Hi all, this is my first post here, i recently got a pocket watch that had belonged to my grandfather, who passed away probably upwards of 50 years ago. The watch has been lying ever since unused, apart from a replacement minute hand at some point, when i got the watch i wound it up and it worked fine (lasts about 30-36 hours on full wind up - is this ok !)The ceramic on the face is falling away also the glass has recently broken. i was wondering about replacing the glass if someone could be recommended to do this task. will try and get pics up thanks ken


----------



## James (Jul 17, 2006)

Sometimes the thick glass originals are around failing that acrylic replacements. Since the sizes vary a lot you need to find a watchmaker I think. My guy if does not have takes the bezel to the parts place and they find one that fits


----------



## kenmac (Feb 5, 2010)

James thanks for the quick reply, i live on an island where there's not much in the way of watchmakers, the main shop said they would have to send my wristwatch to the mainland for a new glass, so obviously i would want this watch to be well cared for, thats why i ask for reputable repairers. thanks


----------



## mel (Dec 6, 2006)

Kenmac, a picture of the watch would help and any makers marks - dial, back etc., - maybe someone will come along and recommend. :yes:

Not sure if anyone knows , does Steve at Rytetime do PW's? - he might be a guy to try kenmac if he does. Google "Rytetime Leicester" and drop him an e-mail or give him a call, forum rules forbid direct links to other watchmakers. Also of course our host may help with recommendation, Roy Taylor at RLT click on "RLT Watches Sales Site" and e-mail Roy maybe? :thumbsup:

At the least look for a watchmaker who is FBHI - Fellow of British Horological Institute - will have undergone full training on many types of watches.


----------



## kenmac (Feb 5, 2010)

Hi here are pictures of the watch, the first with the emblem on the front casing, is it of any significance

the forth picture is of the inside back casing which has a few marking on, i have numbered some and they are as follows





































1 - m3521

2 - 146923

3 - 15/10/30

4 - 18/12/27

5 - x----/xfcon /4910 [MAY NOT BE V/CLEAR IN SMALL PIC]

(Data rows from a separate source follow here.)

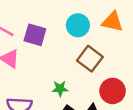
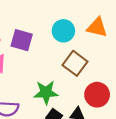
green star: (60, 89) -> (46, 92), size x1.5

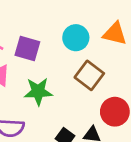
green star: (46, 92) -> (38, 92), moved

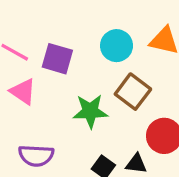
green star: (38, 92) -> (90, 111), moved

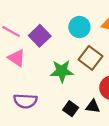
purple square: (57, 59) -> (40, 36), turned 30

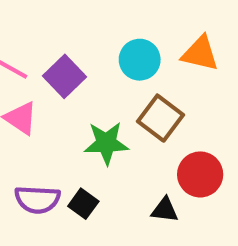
black square: (71, 109) -> (83, 204), moved

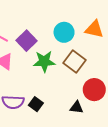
green star: (106, 143) -> (44, 61), moved

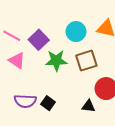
brown square: (74, 61) -> (86, 61), turned 35

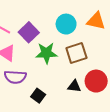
purple semicircle: (25, 101) -> (15, 77), moved
black triangle: (88, 106) -> (74, 86), moved

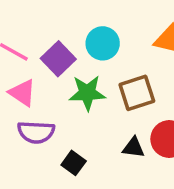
cyan circle: (66, 24) -> (103, 43), moved

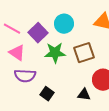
black triangle: (133, 148) -> (84, 95), moved

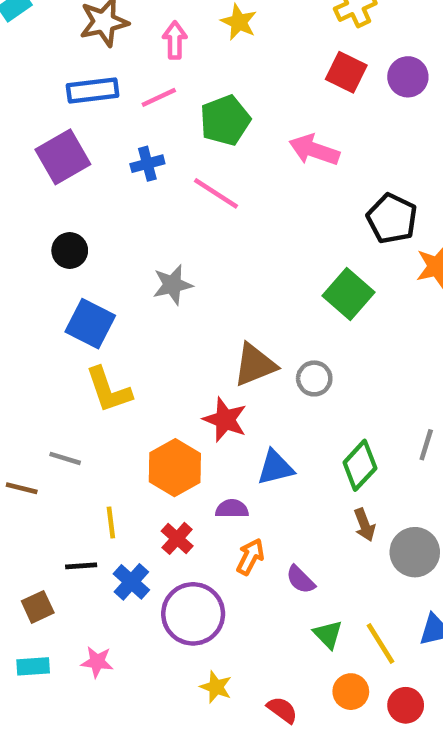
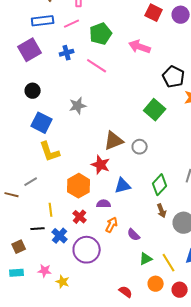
gray line: (65, 458) -> (31, 182), turned -48
green triangle: (328, 634) -> (146, 259), turned 48
yellow star: (216, 687) -> (63, 282), moved

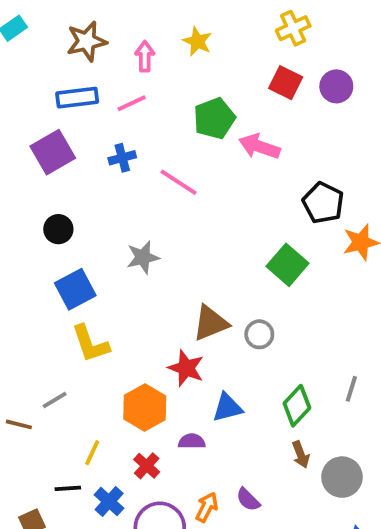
green pentagon: (101, 34) -> (214, 118), moved
blue square: (42, 123) -> (75, 289), turned 35
yellow line: (51, 210) -> (92, 453), turned 32
orange arrow: (112, 225) -> (207, 507), moved

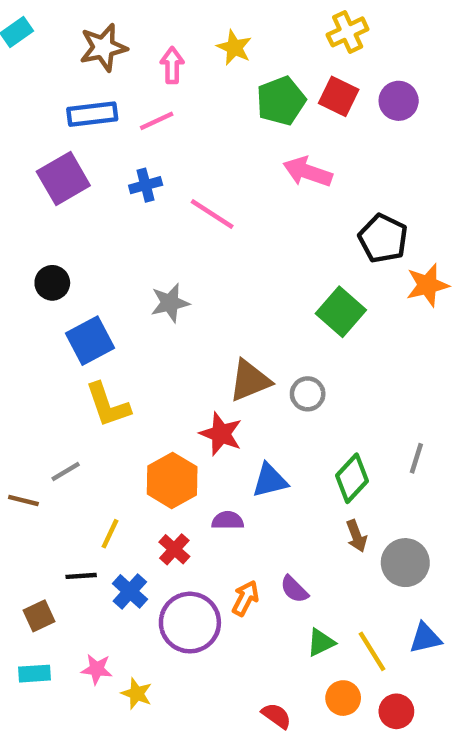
green pentagon: (214, 118) -> (281, 101), moved
black circle: (58, 229) -> (52, 283), moved

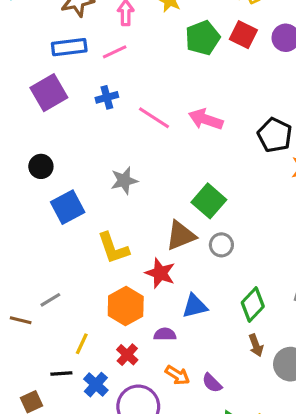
pink arrow: (308, 172) -> (206, 119), moved
green square: (341, 312) -> (209, 201), moved
yellow L-shape: (108, 405) -> (113, 248), moved
orange arrow: (245, 598) -> (177, 375), moved, turned 95

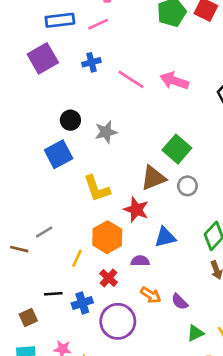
black circle: (41, 166) -> (70, 120), moved
yellow line: (82, 344) -> (77, 258), moved
blue cross: (96, 385) -> (82, 303), turned 30

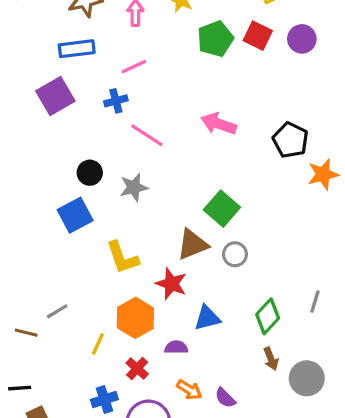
pink line: (98, 24) -> (134, 67), moved
pink line: (131, 79) -> (147, 135), moved
black line: (53, 294) -> (20, 388), moved

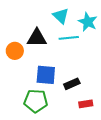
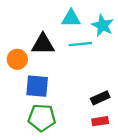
cyan triangle: (61, 16) -> (71, 18), turned -42
blue square: (46, 75) -> (37, 86), moved
black rectangle: (72, 84) -> (100, 98), moved

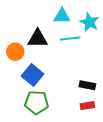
blue square: (37, 86) -> (32, 75), turned 35
black rectangle: (100, 98) -> (87, 85), turned 35

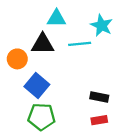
cyan triangle: (62, 16) -> (57, 18), moved

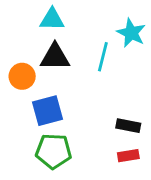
cyan triangle: (57, 18) -> (52, 19), moved
cyan line: (80, 44) -> (103, 57), turned -70
blue square: (37, 85) -> (48, 111), turned 35

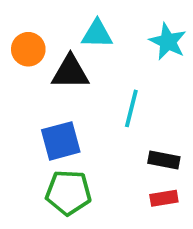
cyan triangle: (52, 19) -> (97, 34), moved
cyan line: (103, 57) -> (131, 108), moved
orange circle: (22, 76) -> (28, 49), moved

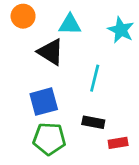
orange circle: (28, 49) -> (23, 16), moved
black triangle: (70, 72) -> (51, 52), turned 32
black rectangle: (164, 160) -> (93, 122), moved

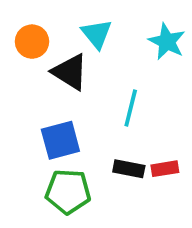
orange circle: (23, 16) -> (32, 42), moved
cyan triangle: (70, 24) -> (97, 34), turned 50
red rectangle: (118, 143) -> (165, 169), moved

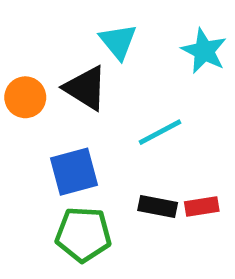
orange circle: (32, 42) -> (25, 97), moved
cyan line: (131, 108) -> (160, 132), turned 48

any help in identifying any of the above would be great

thanks, Ken


----------



## tagan (Dec 18, 2009)

kenmac said:


> Hi here are pictures of the watch, the first with the emblem on the front casing, is it of any significance
> 
> the forth picture is of the inside back casing which has a few marking on, i have numbered some and they are as follows
> 
> ...


----------



## tagan (Dec 18, 2009)

Hello Kenmac, I am new here myself, can,t say about the glass

but I can tell you that the case is silver possibly 9.25

the Hall mark is for Chester, have not got the year yet,the case maker was THP Thomas Peter Hewitt, the Lancashire Watch Company, went out of business 1910, hope this helps


----------